Response: We would like to thank the reviewer for their valuable feedback and constructive comments on our manuscript. We appreciate the positive assessment of our work and the recognition of its contribution to the field. Below, we provide detailed responses to each comment and describe the revisions made to enhance the clarity and quality of our manuscript.

  1. Line 78- Some error appeared

Response: We appreciate your observation. We have reviewed and corrected the cross reference error in line 78 to ensure clarity.

2. Line 158 Regarding pulverization process you stated that the freezing step, followed by repeated pulverization with intermittent re-cooling, ensured consistent particle size distribution in the resulting powder. Is this assumption or is experimentally confirmed?
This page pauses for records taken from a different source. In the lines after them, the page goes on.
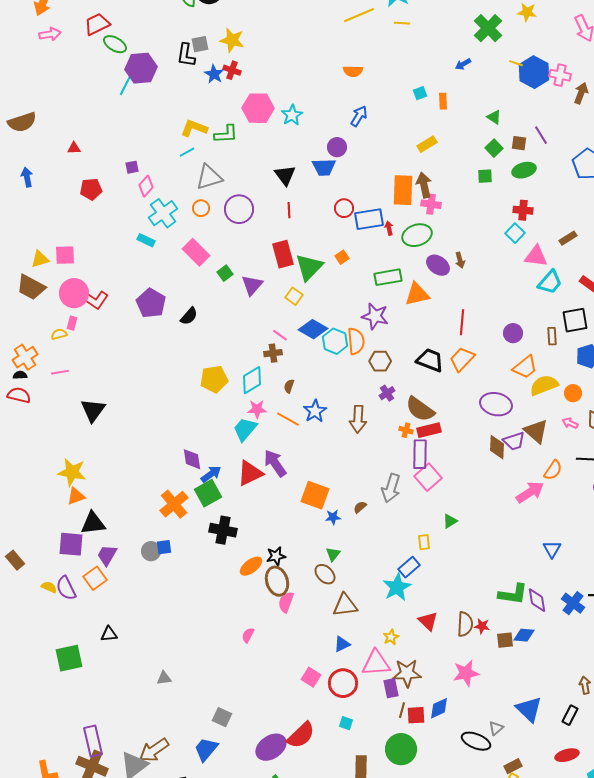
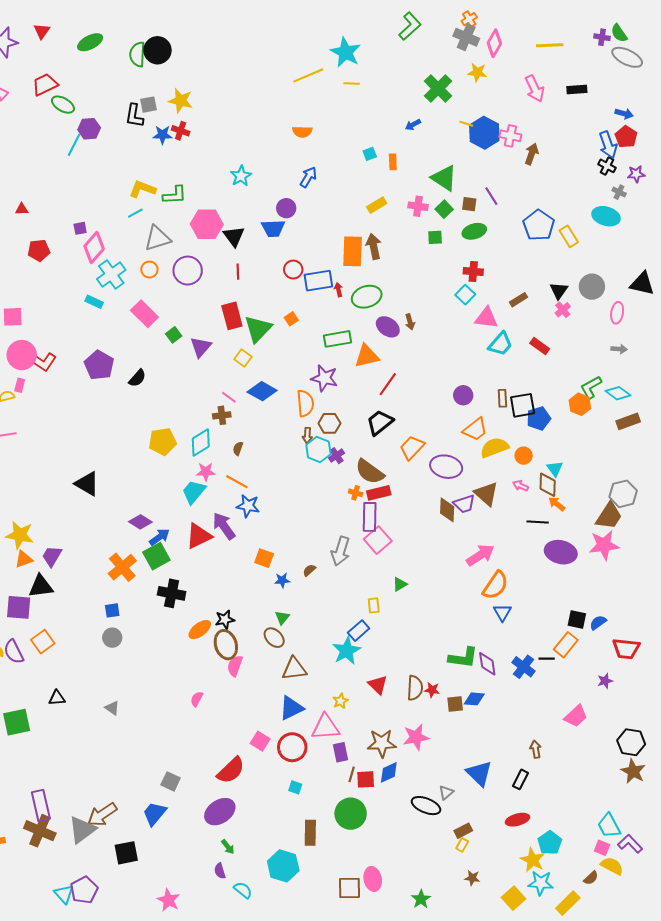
purple hexagon: (141, 68) -> (89, 129), size x0.7
blue star: (214, 74) -> (162, 135), turned -30
pink hexagon: (258, 108) -> (207, 224), moved
green triangle: (494, 117) -> (444, 178), size x1.8
pink diamond: (146, 186) -> (94, 247), size x1.4
pink cross: (431, 204) -> (418, 206), moved
black square: (575, 320) -> (523, 405), moved
red line: (462, 322) -> (388, 384), moved, turned 30
cyan hexagon: (335, 341) -> (318, 450), moved
orange trapezoid: (462, 359) -> (412, 448), moved
black trapezoid: (430, 360) -> (380, 422), turned -60
black triangle: (93, 410) -> (87, 484), moved, turned -36
blue star: (315, 411) -> (248, 506), moved, turned -30
brown arrow: (358, 419) -> (307, 435), moved, size x0.6
purple diamond: (192, 459) -> (140, 522), turned -50
orange semicircle: (553, 470) -> (495, 585), moved, size x1.4
orange square: (315, 495) -> (264, 558), size x0.7
gray circle: (151, 551) -> (112, 638), moved
purple trapezoid: (107, 555) -> (52, 556), moved
blue triangle: (342, 644) -> (291, 708), size x1.5
brown star: (407, 673) -> (382, 743), moved
gray triangle: (164, 678) -> (112, 708), moved, turned 42
red semicircle: (301, 735) -> (231, 770), moved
Response: We appreciate the reviewer’s question regarding the pulverization process. The freezing step, followed by repeated pulverization, was experimentally validated in our previous work [Makridis et al. Composite magnetic 3D-printing filament fabrication protocol opens new perspectives in magnetic hyperthermia. J Phys D Appl Phys, 2023, 56, 285002. https://doi.org/10.1088/1361-6463/accd01.], cited as ref. 15 in the manuscript, where we detailed our protocol for extruding PLA filaments with nanoparticles. Specifically, we reported that maintaining the material below 0°C improves control over the grinding process, leading to a more uniform particle size distribution. Due to space constraints and refinements suggested by other reviewers, the revised manuscript now states: "A) Pulverization: Commercial PLA filaments (EasyFil, Tough, Premium) were manually cut and milled into fine powder, with intermittent freezing below 0°C to enhance particle uniformity." This sentence retains the essential information while streamlining the Methods section. If the reviewer believes additional clarification is needed, we are happy to further elaborate.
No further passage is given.